On Tuesday, November 4, 2014 8:50:36 PM UTC, Lou Holtman wrote:
User Bp wrote:
Andre Jute wrote:
throttle, and DIY midmotors are in their current stage of

development strictly for experts and masochists.


There's a grain of truth in that statement, but I would not discount
mid-drives if you have some space and know-how. I fitted an EcoSpeed
mid drive to an old Schwinn Town & Country trike for my 97 year old
father, it worked very well.

The only thing masochistic was fitting the mid-drive into the very small
amount of space available. With a longer frame, which I think the OP has,
it would not be hard. Having a separate wheel to drive strikes me as a
very mixed bag: Very simple drive train, but if geared for steep hills
might have some wierd behavior on extremely steep hills and slippery
surfaces.


The components were bought from http://www.ecospeed.com/
Battery pack was from http://www.batteryspace.com

Hope this helps,

bob prohaska


Geez. Walk in any bikeshop in the Netherlands and you can buy them ready to
go:
http://www.koga.com/nl/fietsen/elekt...va.htm?frame=H
This is just an example. I believe 50% of the new bikes sold is electric
assisted here. Unbelievable succes story over here

--
Lou


Yup, and the motor in that Koga you hold up as an exemplar perfectly illustrates my point. For those who don't know, the Bosch motor in the Koga and a number of other European commuter bikes is currently the best electric motor for (commuter) bicycles anywhere in the world. However:

1. It is OEM only. As far as I know, there is no consumer availability. Even if he should want one, Jones can't get one. Neither can anyone else. (Presumably there is some second-hand availability for the handyman and the masochist and the daydreamer.)

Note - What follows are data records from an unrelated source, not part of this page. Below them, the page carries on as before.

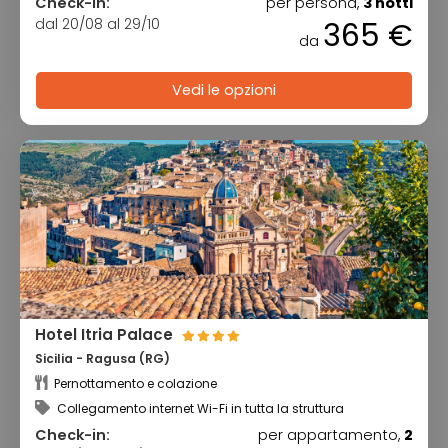
Check-in:
per persona,
3 notti
dal 20/08 al 29/10
365 €
da
Vedi le opzioni
Hotel Itria Palace
Sicilia - Ragusa (RG)
Pernottamento e colazione
Collegamento internet Wi-Fi in tutta la struttura
Check-in:
per appartamento,
2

2. At Lou's URL take a good look at the bike. That's a specially built frame. So even if Jones can source a Bosch (and all the peripherals), he'd have to perform grimly serious surgery on his wife's bike to fit the motor.

Here's an available mid-motor, which has none of the disadvantages of all the others so far suggested, and which could, if nothing goes wrong (not necessarily a likely event), be a bolt-in installation as simple as front drive hub motor:
http://www.bmsbattery.com/central-mo...ral-motor.html
Again, as in the hub motor kit I suggested, this is a complete kit, a bolt-in job, with nothing for Jones to manufacture or source elsewhere, except the battery which he can buy at the same place
http://www.bmsbattery.com/36v/683-bo...e-battery.html
to avoid doubling up on delivery charges. This kit fits in the bottom bracket shell. It is however likely to be a more fraught installation, and in action it is less controllable and pleasant than the front hub motor, because a certain coordination of throttle with the driven rear wheel's gear cluster is required, whereas the front hub motor kit I prefer is indifferent to throttle position at gear changes. I spent several weeks of my spare time looking into a central motor and decided to wait for the next iteration, which most likely will have some kind of torque management to soften gear changes. One thing was firmly fixed in my mind though after my survey of the midmotor field: the Bosch is the best but it impossible for the aftermarket because it requires a custom frame that cannot ever be repurposed, and the second best central motor is the Bafang in my URL above, which, though a bit rough at the edges, leaves the rest for dead as crude and unsophisticated (motors bolted on top of frame members, extra transfer chains and gears, Jesus, how gross can even techies get?).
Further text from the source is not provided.